Even though it was only 100 years ago and in the age of modern record keeping even if you have a complete service record and personal recollections of a soldier who saw service in the World War it is exceedingly difficult to construct a biography of them. If they were engaged in politics in any way, shape, manner or form thereafter it is almost impossible as the record will have been carefully edited and burnished after the fact – vide the self-proclaimed heroism of our current secretary of state AND the reassessment of the record based on the men who served around him. Given the limitations under which Weber had to work he has more than adequately swift boated Private Hitler in a manner which must appease those who begin with the assumption that they are dealing with a psychotic first, last and always. While he may well be correct there may also be alternative explanations and they may be as important as Weber’s conjectures.
Hitler’s first war : Adolf Hitler, the men of the List Regiment, and the First World War Thomas Weber Oxford : Oxford University Press, 2010 Hardcover. 1st ed. and printing. xvi, 450 pages : illustrations ; 24 cm Includes bibliographical references (pages 413-433) and index. Clean, tight and strong binding with clean dust jacket. No highlighting, underlining or marginalia in text. VG/VG
Perhaps no individual in modern history has received more intensive study than Adolf Hitler. His many biographers have provided countless conflicting interpretations of his life, but virtually all agree on one thing: Hitler’s formative experience was his service in World War I. Unfortunately, historians have found little to illuminate this critical period.
In Hitler’s First War, Weber delivers a revision of our understanding of Hitler’s life. Weber paints a group portrait of the List Regiment, Hitler’s unit during World War I, to rewrite the story of his military service. Drawing on imaginative research, Weber refutes the story crafted by Hitler himself, and so challenges the historical argument that the war led naturally to Nazism.

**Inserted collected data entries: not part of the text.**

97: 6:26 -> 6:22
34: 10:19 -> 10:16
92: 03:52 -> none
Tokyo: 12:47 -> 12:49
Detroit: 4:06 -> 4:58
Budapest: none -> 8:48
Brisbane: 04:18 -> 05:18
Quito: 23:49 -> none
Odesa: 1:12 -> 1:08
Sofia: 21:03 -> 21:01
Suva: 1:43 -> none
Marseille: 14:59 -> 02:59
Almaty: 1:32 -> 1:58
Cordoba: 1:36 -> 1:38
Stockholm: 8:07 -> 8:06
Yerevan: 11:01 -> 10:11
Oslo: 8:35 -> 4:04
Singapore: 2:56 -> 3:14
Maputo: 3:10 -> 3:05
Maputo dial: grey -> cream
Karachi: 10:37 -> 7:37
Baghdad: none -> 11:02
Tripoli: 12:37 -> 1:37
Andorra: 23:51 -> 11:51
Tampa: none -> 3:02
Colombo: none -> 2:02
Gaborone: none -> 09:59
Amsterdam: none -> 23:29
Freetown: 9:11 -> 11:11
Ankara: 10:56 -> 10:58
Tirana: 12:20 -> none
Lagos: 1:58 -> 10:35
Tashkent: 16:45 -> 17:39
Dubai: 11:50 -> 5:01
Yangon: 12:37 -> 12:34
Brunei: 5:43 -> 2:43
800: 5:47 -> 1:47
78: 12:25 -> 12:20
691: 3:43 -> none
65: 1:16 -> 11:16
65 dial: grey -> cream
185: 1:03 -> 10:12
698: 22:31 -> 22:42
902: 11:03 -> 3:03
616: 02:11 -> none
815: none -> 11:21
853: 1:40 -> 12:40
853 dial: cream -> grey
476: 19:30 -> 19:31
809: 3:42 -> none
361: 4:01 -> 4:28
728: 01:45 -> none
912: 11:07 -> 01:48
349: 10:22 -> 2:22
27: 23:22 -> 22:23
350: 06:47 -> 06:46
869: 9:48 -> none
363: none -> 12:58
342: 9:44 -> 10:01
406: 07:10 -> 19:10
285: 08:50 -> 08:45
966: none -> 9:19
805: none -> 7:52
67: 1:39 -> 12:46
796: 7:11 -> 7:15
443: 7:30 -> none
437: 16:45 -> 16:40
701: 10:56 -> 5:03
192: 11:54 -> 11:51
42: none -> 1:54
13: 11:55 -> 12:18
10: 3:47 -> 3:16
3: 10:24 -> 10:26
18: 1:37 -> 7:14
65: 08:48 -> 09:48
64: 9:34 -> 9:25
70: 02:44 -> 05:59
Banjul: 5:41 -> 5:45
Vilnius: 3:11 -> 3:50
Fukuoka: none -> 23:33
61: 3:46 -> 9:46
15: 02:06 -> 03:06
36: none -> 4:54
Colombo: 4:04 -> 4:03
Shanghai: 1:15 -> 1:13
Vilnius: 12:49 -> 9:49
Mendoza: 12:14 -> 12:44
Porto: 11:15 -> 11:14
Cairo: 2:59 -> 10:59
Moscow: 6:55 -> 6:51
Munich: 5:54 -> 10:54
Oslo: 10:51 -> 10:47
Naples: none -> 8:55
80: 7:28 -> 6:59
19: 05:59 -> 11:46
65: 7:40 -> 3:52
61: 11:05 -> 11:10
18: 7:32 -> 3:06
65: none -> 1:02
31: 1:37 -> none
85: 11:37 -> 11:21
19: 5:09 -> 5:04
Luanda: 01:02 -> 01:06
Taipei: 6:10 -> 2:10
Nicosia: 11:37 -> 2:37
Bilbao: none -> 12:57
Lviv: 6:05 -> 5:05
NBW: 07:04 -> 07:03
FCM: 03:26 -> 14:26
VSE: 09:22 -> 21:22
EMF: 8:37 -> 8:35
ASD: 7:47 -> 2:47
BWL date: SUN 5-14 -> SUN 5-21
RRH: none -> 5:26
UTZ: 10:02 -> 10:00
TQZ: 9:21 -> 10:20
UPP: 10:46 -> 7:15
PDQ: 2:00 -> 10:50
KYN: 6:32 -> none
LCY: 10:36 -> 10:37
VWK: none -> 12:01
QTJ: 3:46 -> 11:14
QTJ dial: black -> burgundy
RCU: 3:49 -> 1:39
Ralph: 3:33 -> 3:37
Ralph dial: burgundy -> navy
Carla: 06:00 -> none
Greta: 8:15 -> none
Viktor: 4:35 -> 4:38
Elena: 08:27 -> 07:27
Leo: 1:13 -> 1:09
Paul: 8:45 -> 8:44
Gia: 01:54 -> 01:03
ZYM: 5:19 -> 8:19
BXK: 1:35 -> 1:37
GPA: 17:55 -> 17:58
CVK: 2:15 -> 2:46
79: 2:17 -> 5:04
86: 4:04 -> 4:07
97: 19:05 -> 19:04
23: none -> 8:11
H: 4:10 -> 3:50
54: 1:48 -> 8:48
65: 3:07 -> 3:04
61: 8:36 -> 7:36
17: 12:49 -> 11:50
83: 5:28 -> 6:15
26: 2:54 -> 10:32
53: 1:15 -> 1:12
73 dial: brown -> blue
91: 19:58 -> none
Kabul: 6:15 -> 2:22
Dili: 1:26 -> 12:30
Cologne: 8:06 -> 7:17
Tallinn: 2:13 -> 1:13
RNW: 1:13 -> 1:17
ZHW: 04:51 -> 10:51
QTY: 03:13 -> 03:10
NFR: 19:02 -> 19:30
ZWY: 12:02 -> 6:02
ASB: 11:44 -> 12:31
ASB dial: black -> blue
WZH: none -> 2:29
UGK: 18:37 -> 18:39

In Weber’s version – contrary to the accepted history – the regiment consisted largely of conscripts, not enthusiastic volunteers. Hitler served with scores of Jews, including noted artist Albert Weisberger, who proved more heroic, and popular, than the future Führer. Indeed, Weber finds that the men shunned Private Hitler as a “rear area pig,” and that Hitler himself was still unsure of his political views when the war ended in 1918.
Through the stories of such comrades as a soldier-turned-concentration camp commandant, veterans who fell victim to the Holocaust, an officer who became Hitler’s personal adjutant in the 1930s but then cooperated with British intelligence, and the veterans who simply went back to their Bavarian farms and never joined the Nazi ranks, Weber demonstrates how and why Hitler aggressively policed the myth of his wartime experience.
Underlying all Hitler studies is a seemingly unanswerable question: Was he simply a product of his times, or an anomaly beyond all calculation? Weber’s work sheds light on this puzzle and offers a profound challenge to the idea that World War I served as the perfect crucible for Hitler’s subsequent rise.